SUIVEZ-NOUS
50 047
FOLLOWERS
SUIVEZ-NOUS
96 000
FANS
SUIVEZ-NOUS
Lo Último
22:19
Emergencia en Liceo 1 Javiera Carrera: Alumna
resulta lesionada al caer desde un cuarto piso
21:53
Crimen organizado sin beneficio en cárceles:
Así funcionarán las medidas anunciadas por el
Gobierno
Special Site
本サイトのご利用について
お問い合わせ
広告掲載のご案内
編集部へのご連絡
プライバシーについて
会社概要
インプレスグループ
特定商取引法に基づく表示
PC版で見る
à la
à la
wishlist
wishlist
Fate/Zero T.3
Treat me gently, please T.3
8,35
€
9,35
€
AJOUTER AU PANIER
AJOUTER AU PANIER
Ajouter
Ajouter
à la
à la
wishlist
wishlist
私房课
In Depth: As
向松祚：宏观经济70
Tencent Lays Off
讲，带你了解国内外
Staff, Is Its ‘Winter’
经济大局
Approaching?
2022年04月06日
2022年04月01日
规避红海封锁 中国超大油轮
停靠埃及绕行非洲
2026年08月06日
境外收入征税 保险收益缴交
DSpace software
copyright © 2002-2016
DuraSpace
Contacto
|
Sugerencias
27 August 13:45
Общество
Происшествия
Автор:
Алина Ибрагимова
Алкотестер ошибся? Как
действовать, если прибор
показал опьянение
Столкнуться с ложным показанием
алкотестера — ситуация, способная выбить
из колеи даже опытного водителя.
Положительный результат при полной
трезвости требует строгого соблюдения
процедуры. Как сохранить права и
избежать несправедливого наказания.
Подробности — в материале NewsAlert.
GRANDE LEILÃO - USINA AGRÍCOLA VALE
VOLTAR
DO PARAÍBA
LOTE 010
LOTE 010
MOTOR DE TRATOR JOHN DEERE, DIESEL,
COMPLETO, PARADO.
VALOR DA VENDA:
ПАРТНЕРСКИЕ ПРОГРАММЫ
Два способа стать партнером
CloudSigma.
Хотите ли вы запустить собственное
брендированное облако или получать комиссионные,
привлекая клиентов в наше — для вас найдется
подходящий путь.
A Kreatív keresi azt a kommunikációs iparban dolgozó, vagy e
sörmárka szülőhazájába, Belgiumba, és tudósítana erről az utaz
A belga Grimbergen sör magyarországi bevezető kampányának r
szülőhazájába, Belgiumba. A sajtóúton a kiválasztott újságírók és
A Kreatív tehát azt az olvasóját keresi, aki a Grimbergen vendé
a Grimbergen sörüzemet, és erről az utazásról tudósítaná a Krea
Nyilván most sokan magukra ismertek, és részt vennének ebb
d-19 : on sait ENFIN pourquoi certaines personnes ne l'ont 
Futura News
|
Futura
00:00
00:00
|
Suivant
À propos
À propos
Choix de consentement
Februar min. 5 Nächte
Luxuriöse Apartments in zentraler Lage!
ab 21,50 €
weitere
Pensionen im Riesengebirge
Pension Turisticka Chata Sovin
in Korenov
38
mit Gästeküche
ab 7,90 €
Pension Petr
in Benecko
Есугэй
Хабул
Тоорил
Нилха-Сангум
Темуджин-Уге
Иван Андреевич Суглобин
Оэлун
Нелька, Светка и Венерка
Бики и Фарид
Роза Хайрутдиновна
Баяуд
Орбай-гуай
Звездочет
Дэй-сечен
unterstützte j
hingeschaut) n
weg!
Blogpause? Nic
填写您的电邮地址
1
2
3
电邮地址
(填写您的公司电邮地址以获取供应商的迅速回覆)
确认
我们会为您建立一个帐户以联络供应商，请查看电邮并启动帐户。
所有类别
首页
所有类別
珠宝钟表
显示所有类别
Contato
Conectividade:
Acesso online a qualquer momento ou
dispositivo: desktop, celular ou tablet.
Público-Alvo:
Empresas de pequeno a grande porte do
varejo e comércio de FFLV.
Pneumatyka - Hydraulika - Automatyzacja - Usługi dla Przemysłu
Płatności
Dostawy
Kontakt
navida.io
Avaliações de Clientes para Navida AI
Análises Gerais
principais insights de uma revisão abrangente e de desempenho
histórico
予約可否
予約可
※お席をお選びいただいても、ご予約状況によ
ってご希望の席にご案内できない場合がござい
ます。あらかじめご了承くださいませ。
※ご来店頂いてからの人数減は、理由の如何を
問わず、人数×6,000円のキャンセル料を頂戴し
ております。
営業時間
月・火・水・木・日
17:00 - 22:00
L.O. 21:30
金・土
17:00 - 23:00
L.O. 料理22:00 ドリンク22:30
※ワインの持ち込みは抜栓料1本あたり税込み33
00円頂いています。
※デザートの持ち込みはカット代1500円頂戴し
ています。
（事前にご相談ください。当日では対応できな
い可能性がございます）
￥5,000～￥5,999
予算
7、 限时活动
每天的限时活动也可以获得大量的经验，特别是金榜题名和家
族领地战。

_ _ _

### [TO DO]
The string "Grimbergen" appears on how many lines of the records? State the number alone.

### [ANSWER SECTION]
3